Muhatabına gönderilen ihtarnamenin hukuki sonuç doğurabilmesi için yasaya uygun bir ihtarnamenin varlığı şarttır. (Örneğin Kira sözleşmesinde birden fazla kiralayan varsa bu kişiler arasında zorunlu dava arkadaşlığı bulunduğundan,Kiracıya birlikte noterden ihtarname gönderip birlikte dava açmaları gerekir. Davadaki noksanlığın sonradan giderilmesi mümkün ise de ihtarnamedeki bu noksanlığın sonradan giderilmesi mümkün değildir. Bu durumda temerrüt ihtarının hukuki sonuç doğurmayacağı göz önüne alınarak, mahkemece tahliye isteğinin reddine karar verilir. )

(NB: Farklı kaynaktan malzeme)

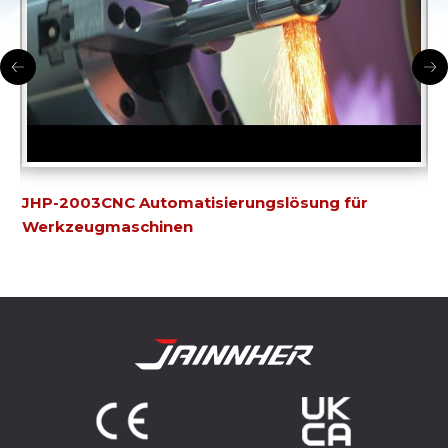
JHP-2003CNC Automatisierungslösung für
J
Werkzeugmaschinen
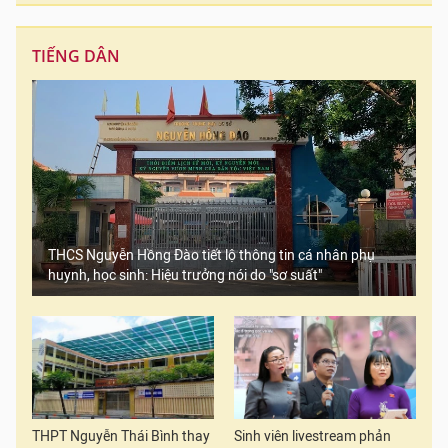
TIẾNG DÂN
THCS Nguyễn Hồng Đào tiết lộ thông tin cá nhân phụ
huynh, học sinh: Hiệu trưởng nói do "sơ suất"
THPT Nguyễn Thái Bình thay
Sinh viên livestream phản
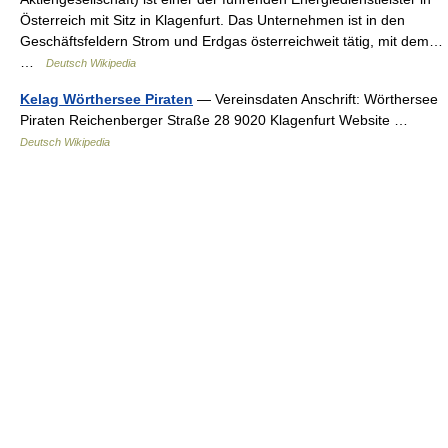
Österreich mit Sitz in Klagenfurt. Das Unternehmen ist in den
Geschäftsfeldern Strom und Erdgas österreichweit tätig, mit dem…
…
Deutsch Wikipedia
Kelag Wörthersee Piraten
— Vereinsdaten Anschrift: Wörthersee
Piraten Reichenberger Straße 28 9020 Klagenfurt Website …
Deutsch Wikipedia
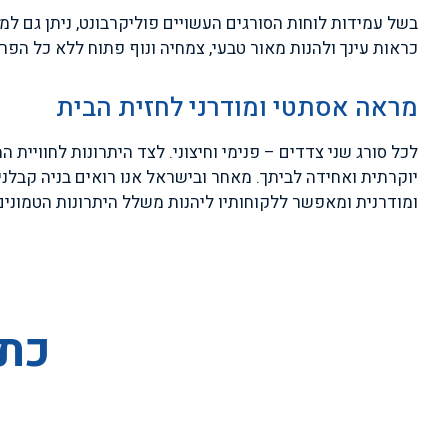
בשל עמידות לוחות הסורגים העשויים פוליקרבונט, ניתן גם למ
כראות עינך ולהנות מאור טבעי, צמחיה ונוף פתוח ללא כל הפר
מראה אסתטי ומודרני לחזית הבית
לכל סורג שני צדדים – פנימי וחיצוני. לצד היתרונות לחוויי
יוקרתית ואחידה לביתך. מאחר ובישראל אנו רואים בניה קבלנ
ומודרנית ומאפשר ללקוחותיו ליהנות משלל היתרונות הטמונים
כת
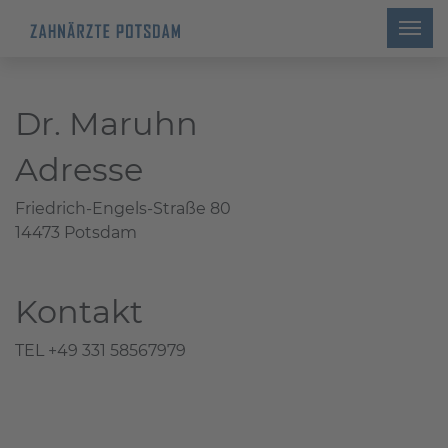
Dr. Maruhn
Adresse
Friedrich-Engels-Straße 80
14473 Potsdam
Kontakt
TEL +49 331 58567979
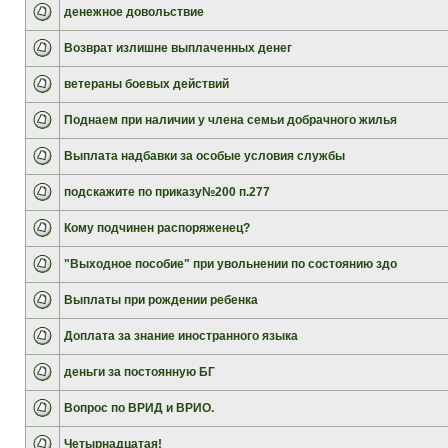
денежное довольствие
Возврат излишне выплаченных денег
ветераны боевых действий
Поднаем при наличии у члена семьи добрачного жилья
Выплата надбавки за особые условия службы
подскажите по приказу№200 п.277
Кому подчинен распоряженец?
"Выходное пособие" при увольнении по состоянию здо
Выплаты при рождении ребенка
Доплата за знание иностранного языка
деньги за постоянную БГ
Вопрос по ВРИД и ВРИО.
Четырнадцатая!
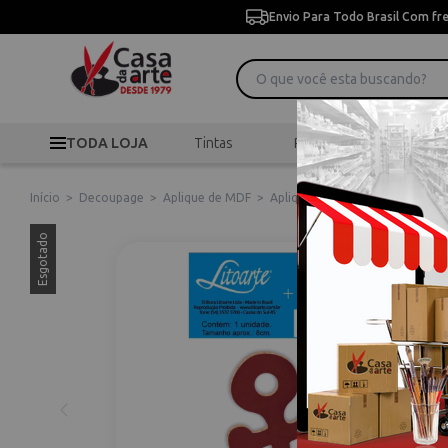
Envio Para Todo Brasil Com fr
TODA LOJA
Tintas
Pincéis
Desen
Início
>
Decoupage
>
Aplique de MDF
>
Aplique em Mdf Litoarte Âncor
Esgotado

Sözleşmede ödeme zamanı belirlenmişse, ödeme zamanı gelmeden ihtarname çekmek hiçbir hukuki sonuç doğurmaz. Eğer sözleşmede ödeme tarihi belirlenmemişse ya da verdiğiniz borcun ödeme vadesi belirlenmemişse ihtarname ile alacak istenebilir hale gelir yani teknik olarak muaccel hale gelir.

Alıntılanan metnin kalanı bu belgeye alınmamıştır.